## About this exercise
When you reach the line that contains "Chicken Makhni Handi (Boneless)" in the data below, start reproducing lines exactly, and stop after the line that contains "tersAtLarge".

• • • • •

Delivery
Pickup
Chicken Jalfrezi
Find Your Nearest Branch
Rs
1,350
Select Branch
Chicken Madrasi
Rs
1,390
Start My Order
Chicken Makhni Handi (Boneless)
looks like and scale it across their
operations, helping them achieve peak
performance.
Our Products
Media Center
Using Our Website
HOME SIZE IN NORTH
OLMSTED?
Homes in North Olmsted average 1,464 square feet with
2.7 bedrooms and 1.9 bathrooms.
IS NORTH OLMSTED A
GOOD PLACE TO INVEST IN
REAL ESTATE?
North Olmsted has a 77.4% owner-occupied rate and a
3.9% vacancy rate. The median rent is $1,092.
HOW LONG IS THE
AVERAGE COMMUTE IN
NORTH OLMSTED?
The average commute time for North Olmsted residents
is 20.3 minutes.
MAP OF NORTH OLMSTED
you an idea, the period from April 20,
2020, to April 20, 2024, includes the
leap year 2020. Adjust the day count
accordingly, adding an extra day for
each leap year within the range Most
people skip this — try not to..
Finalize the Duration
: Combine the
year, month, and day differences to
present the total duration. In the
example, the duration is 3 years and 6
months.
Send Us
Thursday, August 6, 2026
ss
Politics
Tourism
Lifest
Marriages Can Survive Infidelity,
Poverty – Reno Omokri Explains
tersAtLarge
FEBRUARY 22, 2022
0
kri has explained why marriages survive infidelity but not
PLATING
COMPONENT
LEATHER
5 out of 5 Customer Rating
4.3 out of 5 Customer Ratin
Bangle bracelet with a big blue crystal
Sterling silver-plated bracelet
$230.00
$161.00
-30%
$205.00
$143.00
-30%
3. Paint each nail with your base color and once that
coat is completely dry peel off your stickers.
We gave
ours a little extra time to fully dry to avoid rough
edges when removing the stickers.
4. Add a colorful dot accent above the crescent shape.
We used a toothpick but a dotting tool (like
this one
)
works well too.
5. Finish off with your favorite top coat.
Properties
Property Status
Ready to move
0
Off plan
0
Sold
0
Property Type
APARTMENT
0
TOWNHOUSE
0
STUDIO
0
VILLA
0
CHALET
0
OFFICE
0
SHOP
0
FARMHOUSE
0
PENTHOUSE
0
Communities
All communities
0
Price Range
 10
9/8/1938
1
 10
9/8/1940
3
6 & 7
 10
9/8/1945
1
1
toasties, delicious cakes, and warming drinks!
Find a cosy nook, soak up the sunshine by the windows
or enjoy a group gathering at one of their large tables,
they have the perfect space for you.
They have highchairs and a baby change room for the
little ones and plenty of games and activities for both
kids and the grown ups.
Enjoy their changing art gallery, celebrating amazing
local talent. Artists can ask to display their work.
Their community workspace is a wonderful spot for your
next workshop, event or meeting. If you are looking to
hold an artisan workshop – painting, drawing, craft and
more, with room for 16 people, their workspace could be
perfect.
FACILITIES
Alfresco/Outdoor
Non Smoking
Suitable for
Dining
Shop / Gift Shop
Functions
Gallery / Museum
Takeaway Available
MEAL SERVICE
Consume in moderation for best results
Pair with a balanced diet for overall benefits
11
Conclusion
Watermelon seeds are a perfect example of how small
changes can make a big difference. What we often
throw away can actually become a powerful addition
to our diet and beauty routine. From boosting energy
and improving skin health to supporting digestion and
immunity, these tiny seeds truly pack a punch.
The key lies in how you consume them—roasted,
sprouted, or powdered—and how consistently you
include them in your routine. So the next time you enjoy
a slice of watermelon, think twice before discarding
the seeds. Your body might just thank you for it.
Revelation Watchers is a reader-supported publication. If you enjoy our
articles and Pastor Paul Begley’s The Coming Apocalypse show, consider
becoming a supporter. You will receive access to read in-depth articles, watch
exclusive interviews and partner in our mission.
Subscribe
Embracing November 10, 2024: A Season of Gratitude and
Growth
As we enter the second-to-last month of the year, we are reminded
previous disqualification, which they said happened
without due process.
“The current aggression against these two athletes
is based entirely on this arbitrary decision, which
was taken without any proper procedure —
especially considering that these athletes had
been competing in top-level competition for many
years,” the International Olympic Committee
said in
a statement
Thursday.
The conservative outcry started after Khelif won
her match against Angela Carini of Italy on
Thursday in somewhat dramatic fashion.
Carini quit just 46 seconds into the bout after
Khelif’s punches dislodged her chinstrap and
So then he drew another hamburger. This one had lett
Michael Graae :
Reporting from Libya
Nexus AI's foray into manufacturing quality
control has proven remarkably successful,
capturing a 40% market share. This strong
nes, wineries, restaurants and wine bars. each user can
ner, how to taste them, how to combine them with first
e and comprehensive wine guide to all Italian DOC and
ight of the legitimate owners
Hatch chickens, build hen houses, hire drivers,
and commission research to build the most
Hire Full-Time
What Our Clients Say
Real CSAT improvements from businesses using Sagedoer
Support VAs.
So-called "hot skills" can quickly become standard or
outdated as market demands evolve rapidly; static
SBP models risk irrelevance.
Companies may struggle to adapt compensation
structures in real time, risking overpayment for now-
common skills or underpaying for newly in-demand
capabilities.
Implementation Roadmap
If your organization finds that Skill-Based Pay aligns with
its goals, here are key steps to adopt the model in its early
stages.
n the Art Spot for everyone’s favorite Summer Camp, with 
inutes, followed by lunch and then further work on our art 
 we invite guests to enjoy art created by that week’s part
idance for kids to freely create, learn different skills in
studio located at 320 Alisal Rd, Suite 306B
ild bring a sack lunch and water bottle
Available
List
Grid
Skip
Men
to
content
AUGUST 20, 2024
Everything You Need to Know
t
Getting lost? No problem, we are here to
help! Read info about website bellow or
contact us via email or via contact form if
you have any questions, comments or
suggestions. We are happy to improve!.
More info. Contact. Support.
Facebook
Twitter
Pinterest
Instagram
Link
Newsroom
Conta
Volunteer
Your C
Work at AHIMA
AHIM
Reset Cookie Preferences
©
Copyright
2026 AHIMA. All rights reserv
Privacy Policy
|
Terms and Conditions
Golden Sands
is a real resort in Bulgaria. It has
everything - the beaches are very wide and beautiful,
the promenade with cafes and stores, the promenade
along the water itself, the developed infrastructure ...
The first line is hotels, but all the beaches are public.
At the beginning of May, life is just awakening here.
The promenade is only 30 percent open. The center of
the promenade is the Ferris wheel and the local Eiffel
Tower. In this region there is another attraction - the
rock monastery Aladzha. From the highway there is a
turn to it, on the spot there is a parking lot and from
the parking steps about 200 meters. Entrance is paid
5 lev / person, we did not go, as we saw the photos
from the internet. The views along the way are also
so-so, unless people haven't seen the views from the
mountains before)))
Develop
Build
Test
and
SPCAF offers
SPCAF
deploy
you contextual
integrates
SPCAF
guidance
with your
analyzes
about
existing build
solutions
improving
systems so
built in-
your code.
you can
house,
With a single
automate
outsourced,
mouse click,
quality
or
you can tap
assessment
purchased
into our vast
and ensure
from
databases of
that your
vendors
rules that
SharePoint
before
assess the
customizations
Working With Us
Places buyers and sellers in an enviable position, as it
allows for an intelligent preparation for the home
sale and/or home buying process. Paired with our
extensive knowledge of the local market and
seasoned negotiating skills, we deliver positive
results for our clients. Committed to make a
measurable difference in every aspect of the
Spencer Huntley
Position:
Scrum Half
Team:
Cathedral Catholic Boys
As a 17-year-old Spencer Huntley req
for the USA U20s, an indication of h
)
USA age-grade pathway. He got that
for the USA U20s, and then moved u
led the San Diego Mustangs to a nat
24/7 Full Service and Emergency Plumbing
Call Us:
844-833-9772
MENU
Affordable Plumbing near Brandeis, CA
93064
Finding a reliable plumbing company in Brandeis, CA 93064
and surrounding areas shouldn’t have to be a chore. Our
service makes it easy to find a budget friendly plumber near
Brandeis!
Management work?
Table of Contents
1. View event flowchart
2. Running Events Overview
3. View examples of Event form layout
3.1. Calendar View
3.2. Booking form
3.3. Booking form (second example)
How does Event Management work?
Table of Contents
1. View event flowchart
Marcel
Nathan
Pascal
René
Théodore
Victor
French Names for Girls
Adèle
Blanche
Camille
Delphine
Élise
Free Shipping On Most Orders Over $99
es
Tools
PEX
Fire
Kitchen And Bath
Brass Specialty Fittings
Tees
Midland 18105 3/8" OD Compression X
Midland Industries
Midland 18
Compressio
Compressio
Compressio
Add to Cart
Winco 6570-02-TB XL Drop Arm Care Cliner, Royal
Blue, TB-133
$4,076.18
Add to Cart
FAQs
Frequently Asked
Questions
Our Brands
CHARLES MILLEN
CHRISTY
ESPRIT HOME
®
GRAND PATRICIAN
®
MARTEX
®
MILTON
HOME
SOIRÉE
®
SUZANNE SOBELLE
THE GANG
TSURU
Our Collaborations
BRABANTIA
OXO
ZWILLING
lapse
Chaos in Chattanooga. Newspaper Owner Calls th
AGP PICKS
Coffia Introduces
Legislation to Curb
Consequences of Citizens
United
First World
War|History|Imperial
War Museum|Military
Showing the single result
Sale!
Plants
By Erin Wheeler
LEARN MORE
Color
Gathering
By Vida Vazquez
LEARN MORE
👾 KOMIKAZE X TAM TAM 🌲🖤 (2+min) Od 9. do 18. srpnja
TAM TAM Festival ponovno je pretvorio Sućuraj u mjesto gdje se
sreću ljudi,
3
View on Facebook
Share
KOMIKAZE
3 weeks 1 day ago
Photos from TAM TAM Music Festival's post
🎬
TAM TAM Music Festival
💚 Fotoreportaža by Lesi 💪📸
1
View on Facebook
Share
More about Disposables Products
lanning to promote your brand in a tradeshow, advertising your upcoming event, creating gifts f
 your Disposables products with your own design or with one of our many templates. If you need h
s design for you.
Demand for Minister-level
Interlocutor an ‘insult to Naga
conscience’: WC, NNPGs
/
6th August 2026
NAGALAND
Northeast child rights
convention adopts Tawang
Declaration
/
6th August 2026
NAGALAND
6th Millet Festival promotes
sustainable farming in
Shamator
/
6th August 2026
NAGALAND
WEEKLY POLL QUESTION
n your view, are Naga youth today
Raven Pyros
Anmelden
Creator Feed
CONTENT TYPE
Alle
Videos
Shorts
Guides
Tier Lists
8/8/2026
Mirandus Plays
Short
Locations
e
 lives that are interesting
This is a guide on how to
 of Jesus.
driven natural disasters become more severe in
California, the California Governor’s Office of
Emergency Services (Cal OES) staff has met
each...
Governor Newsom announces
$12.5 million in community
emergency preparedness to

• • • • •

## Solved exercise
Chicken Makhni Handi (Boneless)
looks like and scale it across their
operations, helping them achieve peak
performance.
Our Products
Media Center
Using Our Website
HOME SIZE IN NORTH
OLMSTED?
Homes in North Olmsted average 1,464 square feet with
2.7 bedrooms and 1.9 bathrooms.
IS NORTH OLMSTED A
GOOD PLACE TO INVEST IN
REAL ESTATE?
North Olmsted has a 77.4% owner-occupied rate and a
3.9% vacancy rate. The median rent is $1,092.
HOW LONG IS THE
AVERAGE COMMUTE IN
NORTH OLMSTED?
The average commute time for North Olmsted residents
is 20.3 minutes.
MAP OF NORTH OLMSTED
you an idea, the period from April 20,
2020, to April 20, 2024, includes the
leap year 2020. Adjust the day count
accordingly, adding an extra day for
each leap year within the range Most
people skip this — try not to..
Finalize the Duration
: Combine the
year, month, and day differences to
present the total duration. In the
example, the duration is 3 years and 6
months.
Send Us
Thursday, August 6, 2026
ss
Politics
Tourism
Lifest
Marriages Can Survive Infidelity,
Poverty – Reno Omokri Explains
tersAtLarge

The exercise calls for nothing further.